■ Task directions
The job is to output each record again, character for character.

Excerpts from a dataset
——————————

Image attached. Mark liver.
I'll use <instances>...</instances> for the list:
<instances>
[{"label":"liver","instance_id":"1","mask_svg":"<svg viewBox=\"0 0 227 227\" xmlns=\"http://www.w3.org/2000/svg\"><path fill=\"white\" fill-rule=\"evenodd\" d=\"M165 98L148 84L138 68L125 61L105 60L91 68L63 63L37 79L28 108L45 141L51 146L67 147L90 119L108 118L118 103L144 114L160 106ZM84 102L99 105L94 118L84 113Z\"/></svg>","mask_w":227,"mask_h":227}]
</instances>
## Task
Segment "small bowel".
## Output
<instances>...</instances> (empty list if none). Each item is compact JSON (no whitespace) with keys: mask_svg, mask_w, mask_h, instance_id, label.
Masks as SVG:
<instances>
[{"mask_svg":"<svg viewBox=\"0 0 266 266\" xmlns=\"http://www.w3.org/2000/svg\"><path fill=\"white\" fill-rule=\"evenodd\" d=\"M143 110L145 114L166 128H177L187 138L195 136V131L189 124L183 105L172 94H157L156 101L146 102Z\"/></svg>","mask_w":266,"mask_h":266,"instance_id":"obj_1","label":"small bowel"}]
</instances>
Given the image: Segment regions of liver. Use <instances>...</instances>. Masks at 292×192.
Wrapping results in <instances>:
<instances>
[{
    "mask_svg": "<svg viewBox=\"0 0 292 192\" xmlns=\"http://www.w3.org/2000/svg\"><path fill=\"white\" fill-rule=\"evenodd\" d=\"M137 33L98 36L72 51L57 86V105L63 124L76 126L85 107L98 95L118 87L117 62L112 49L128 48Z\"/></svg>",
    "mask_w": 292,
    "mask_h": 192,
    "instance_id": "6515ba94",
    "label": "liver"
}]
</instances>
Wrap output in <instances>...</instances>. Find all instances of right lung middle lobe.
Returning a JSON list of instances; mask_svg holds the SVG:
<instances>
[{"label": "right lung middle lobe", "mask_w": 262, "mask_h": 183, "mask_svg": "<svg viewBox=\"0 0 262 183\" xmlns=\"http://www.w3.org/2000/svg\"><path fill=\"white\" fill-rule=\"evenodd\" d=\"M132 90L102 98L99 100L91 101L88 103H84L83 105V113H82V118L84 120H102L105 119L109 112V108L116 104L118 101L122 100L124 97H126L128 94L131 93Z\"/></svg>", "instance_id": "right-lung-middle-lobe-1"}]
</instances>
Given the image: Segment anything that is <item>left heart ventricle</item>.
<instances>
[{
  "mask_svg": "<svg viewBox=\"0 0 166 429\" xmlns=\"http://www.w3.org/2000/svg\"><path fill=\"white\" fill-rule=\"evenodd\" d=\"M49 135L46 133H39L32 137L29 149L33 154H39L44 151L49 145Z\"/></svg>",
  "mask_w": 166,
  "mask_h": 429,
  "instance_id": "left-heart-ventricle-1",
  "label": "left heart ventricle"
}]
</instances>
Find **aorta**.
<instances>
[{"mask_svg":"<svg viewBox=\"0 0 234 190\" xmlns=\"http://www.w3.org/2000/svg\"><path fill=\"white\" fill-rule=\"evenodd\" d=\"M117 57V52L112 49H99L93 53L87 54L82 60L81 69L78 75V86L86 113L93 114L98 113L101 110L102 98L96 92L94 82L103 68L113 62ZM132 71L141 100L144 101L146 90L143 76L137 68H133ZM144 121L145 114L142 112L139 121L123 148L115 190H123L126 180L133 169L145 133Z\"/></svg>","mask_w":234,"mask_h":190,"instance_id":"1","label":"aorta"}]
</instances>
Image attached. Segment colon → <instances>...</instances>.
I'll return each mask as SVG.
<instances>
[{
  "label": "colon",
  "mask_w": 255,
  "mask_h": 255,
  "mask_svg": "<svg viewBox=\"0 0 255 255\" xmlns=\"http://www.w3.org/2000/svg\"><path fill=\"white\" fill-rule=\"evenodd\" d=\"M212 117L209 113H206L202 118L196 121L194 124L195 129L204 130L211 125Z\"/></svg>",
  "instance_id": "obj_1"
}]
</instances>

——————————

■ Exercise response
Image attached. Mark liver.
I'll use <instances>...</instances> for the list:
<instances>
[{"label":"liver","instance_id":"1","mask_svg":"<svg viewBox=\"0 0 227 227\" xmlns=\"http://www.w3.org/2000/svg\"><path fill=\"white\" fill-rule=\"evenodd\" d=\"M165 98L148 84L138 68L125 61L105 60L91 68L63 63L37 79L28 108L45 141L51 146L67 147L90 119L108 118L118 103L144 114L160 106ZM84 102L99 105L94 118L84 113Z\"/></svg>","mask_w":227,"mask_h":227}]
</instances>
## Task
Segment "small bowel".
## Output
<instances>...</instances> (empty list if none). Each item is compact JSON (no whitespace) with keys: mask_svg, mask_w, mask_h, instance_id, label.
Masks as SVG:
<instances>
[{"mask_svg":"<svg viewBox=\"0 0 266 266\" xmlns=\"http://www.w3.org/2000/svg\"><path fill=\"white\" fill-rule=\"evenodd\" d=\"M143 110L145 114L166 128H177L187 138L195 136V131L189 124L183 105L172 94H157L156 101L146 102Z\"/></svg>","mask_w":266,"mask_h":266,"instance_id":"obj_1","label":"small bowel"}]
</instances>
Given the image: Segment regions of liver. Use <instances>...</instances>. Masks at 292×192.
Wrapping results in <instances>:
<instances>
[{
    "mask_svg": "<svg viewBox=\"0 0 292 192\" xmlns=\"http://www.w3.org/2000/svg\"><path fill=\"white\" fill-rule=\"evenodd\" d=\"M137 33L98 36L72 51L57 86V105L63 124L76 126L85 107L98 95L118 87L117 62L112 49L128 48Z\"/></svg>",
    "mask_w": 292,
    "mask_h": 192,
    "instance_id": "6515ba94",
    "label": "liver"
}]
</instances>
Wrap output in <instances>...</instances>. Find all instances of right lung middle lobe.
Returning a JSON list of instances; mask_svg holds the SVG:
<instances>
[{"label": "right lung middle lobe", "mask_w": 262, "mask_h": 183, "mask_svg": "<svg viewBox=\"0 0 262 183\" xmlns=\"http://www.w3.org/2000/svg\"><path fill=\"white\" fill-rule=\"evenodd\" d=\"M132 90L102 98L99 100L91 101L88 103H84L83 105V113H82V118L84 120H102L105 119L109 112V108L116 104L118 101L122 100L124 97H126L128 94L131 93Z\"/></svg>", "instance_id": "right-lung-middle-lobe-1"}]
</instances>
Given the image: Segment anything that is <item>left heart ventricle</item>.
<instances>
[{
  "mask_svg": "<svg viewBox=\"0 0 166 429\" xmlns=\"http://www.w3.org/2000/svg\"><path fill=\"white\" fill-rule=\"evenodd\" d=\"M49 135L46 133H39L32 137L29 149L33 154H39L44 151L49 145Z\"/></svg>",
  "mask_w": 166,
  "mask_h": 429,
  "instance_id": "left-heart-ventricle-1",
  "label": "left heart ventricle"
}]
</instances>
Find **aorta**.
<instances>
[{"mask_svg":"<svg viewBox=\"0 0 234 190\" xmlns=\"http://www.w3.org/2000/svg\"><path fill=\"white\" fill-rule=\"evenodd\" d=\"M117 57V52L112 49H99L93 53L87 54L82 60L81 69L78 75V86L86 113L93 114L98 113L101 110L102 98L96 92L94 82L103 68L113 62ZM132 71L141 100L144 101L146 90L143 76L137 68H133ZM144 121L145 114L142 112L139 121L123 148L115 190H123L126 180L133 169L145 133Z\"/></svg>","mask_w":234,"mask_h":190,"instance_id":"1","label":"aorta"}]
</instances>
Image attached. Segment colon → <instances>...</instances>.
I'll return each mask as SVG.
<instances>
[{
  "label": "colon",
  "mask_w": 255,
  "mask_h": 255,
  "mask_svg": "<svg viewBox=\"0 0 255 255\" xmlns=\"http://www.w3.org/2000/svg\"><path fill=\"white\" fill-rule=\"evenodd\" d=\"M212 117L209 113H206L202 118L196 121L194 124L195 129L204 130L211 125Z\"/></svg>",
  "instance_id": "obj_1"
}]
</instances>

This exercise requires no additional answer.